*Extracted information*:
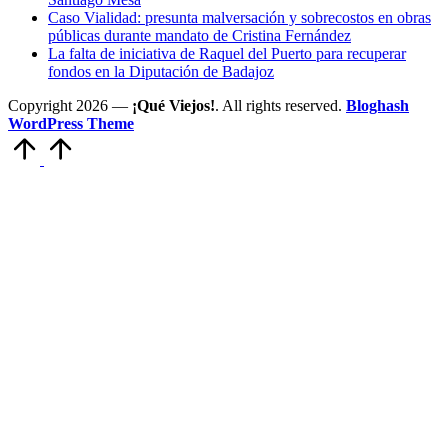
Caso Vialidad: presunta malversación y sobrecostos en obras
públicas durante mandato de Cristina Fernández
La falta de iniciativa de Raquel del Puerto para recuperar
fondos en la Diputación de Badajoz
Copyright 2026 —
¡Qué Viejos!
. All rights reserved.
Bloghash
WordPress Theme
Volver
arriba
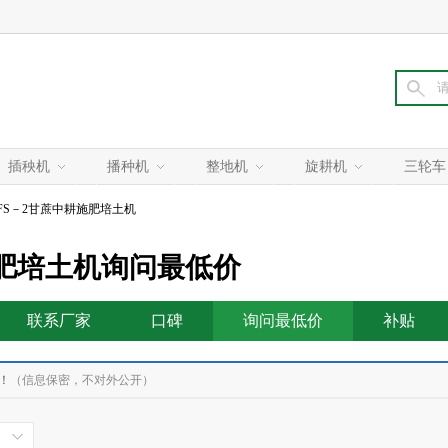
插秧机
播种机
整地机
旋耕机
三轮车
ZFS－2甘蔗中耕施肥培土机
施肥培土机询问最低价
联系厂家
口碑
询问最低价
补贴
！
（信息保密，不对外公开）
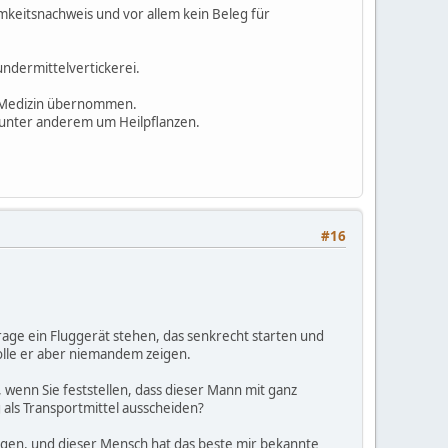
amkeitsnachweis und vor allem kein Beleg für
ndermittelvertickerei.
e Medizin übernommen.
s unter anderem um Heilpflanzen.
#16
rage ein Fluggerät stehen, das senkrecht starten und
wolle er aber niemandem zeigen.
 wenn Sie feststellen, dass dieser Mann mit ganz
 als Transportmittel ausscheiden?
gen, und dieser Mensch hat das beste mir bekannte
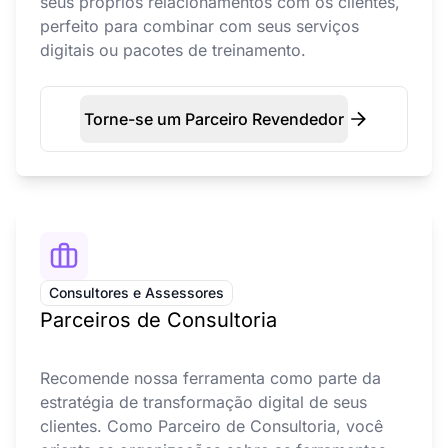
seus próprios relacionamentos com os clientes,
perfeito para combinar com seus serviços
digitais ou pacotes de treinamento.
Torne-se um Parceiro Revendedor
Consultores e Assessores
Parceiros de Consultoria
Recomende nossa ferramenta como parte da
estratégia de transformação digital de seus
clientes. Como Parceiro de Consultoria, você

*Aim of the exercise*: Wherever the word "clientes" appears in the entries above, copy that line.

*The completed task*:
seus próprios relacionamentos com os clientes,
clientes. Como Parceiro de Consultoria, você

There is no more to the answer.